Coles AJ, Wing MG, Molyneux P, Paolillo A, Davie CM, Hale G, Miller D, Waldmann H, Compston A
Ann Neurol 1999 Sep;46(3):296-304
Univ of Cambridge, Addenbrooke's Hospital, Neurology Unit, Cambridge, UK
PMID# 10482259; UI# 99409985
The elective treatment of patients with Multiple Sclerosis, using a humanized Anti-Leukocyte (CD52) MonoClonal AntiBody (Campath-1H), has illuminated mechanisms that underlie the clinical course of the disease.
Twenty-seven patients were studied clinically and by Magnetic Resonance Imaging (MRI) before and for 18 months after a single pulse of Campath-1H.

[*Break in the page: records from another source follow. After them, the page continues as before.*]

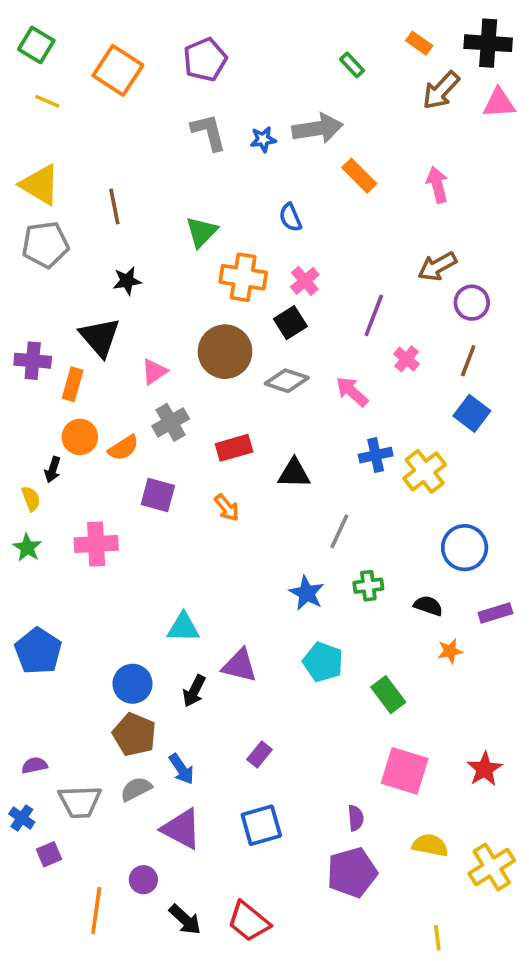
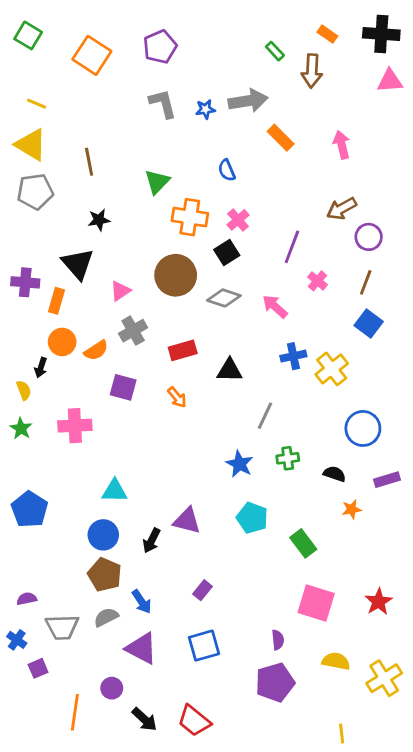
brown arrow: (441, 90) -> (312, 71), moved, turned -40
yellow line: (47, 101) -> (37, 104), moved
cyan triangle: (183, 627) -> (115, 491), moved

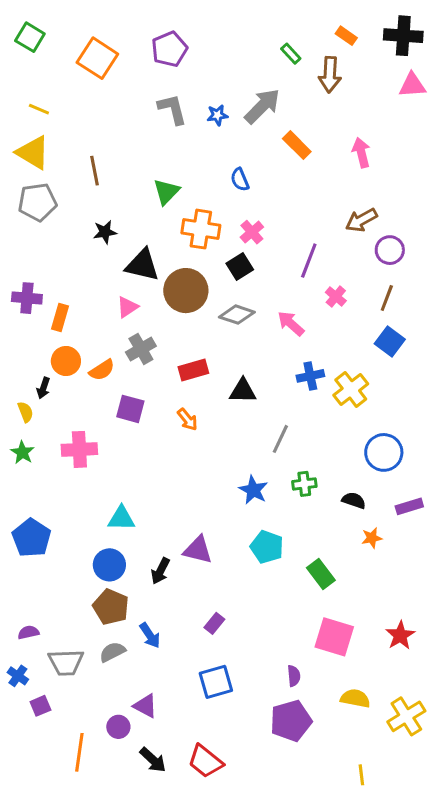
gray arrow: (248, 101) -> (262, 106), turned -36
black triangle: (78, 264) -> (142, 265), moved, turned -36
purple triangle: (142, 648) -> (145, 706), moved, size x0.7

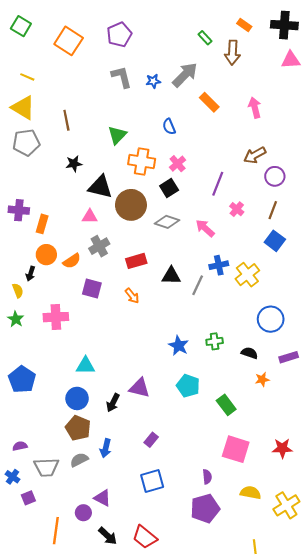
pink triangle: (127, 307) -> (90, 217), turned 35
gray line: (280, 439) -> (198, 285), moved
blue arrow: (150, 635) -> (106, 448), turned 48
red star: (400, 635) -> (282, 448), turned 30

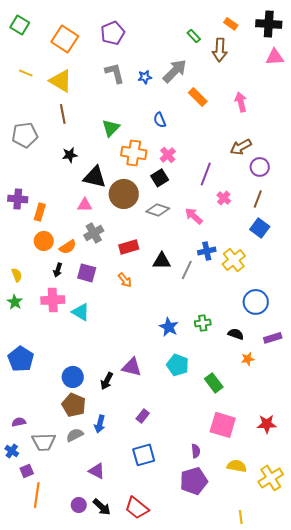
yellow triangle: (23, 108) -> (61, 81), moved
black arrow: (30, 274) -> (58, 270), moved
cyan triangle: (85, 366) -> (81, 312), moved, turned 30
purple circle: (83, 513) -> (79, 505), moved
orange line: (56, 531) -> (37, 495), moved

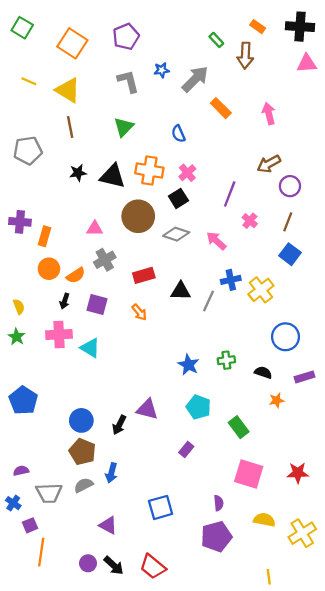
blue star: (145, 77) -> (162, 70), moved
green triangle: (111, 128) -> (124, 127), moved
black triangle: (95, 177) -> (113, 176), moved
purple rectangle: (143, 416) -> (186, 449), moved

- The first dose of MonoClonal AntiBody was associated with a transient rehearsal of previous symptoms caused by the release of mediators that impede Conduction at previously DeMyelinated sites
- Disease activity persisted for several weeks after treatment but thereafter Radiological markers of Cerebral Inflammation were suppressed for at least 18 months during which there were no new symptoms or signs
- However, about half the patients experienced Progressive Disability and increasing Brain Atrophy, attributable on the basis of MRI Spectroscopy to Axonal Degeneration
- Which correlated with the extent of Cerebral inflammation in the pretreatment phase
These data support the formulation that Inflammation and DeMyelination are responsible for relapses of Multiple Sclerosis
- Inflammatory mediators, but not Tumor Necrosis Factor-, cause symptomatic reactivation of previously DeMyelinated lesions
- Axonal Degeneration, conditioned by prior Inflammation but proceeding despite its suppression, contributes to the Progressive phase of Disability
These results provide evidence supporting the emerging view that treatment in Multiple Sclerosis must be given early in the course, before the consequences of inflammation are irretrievably established.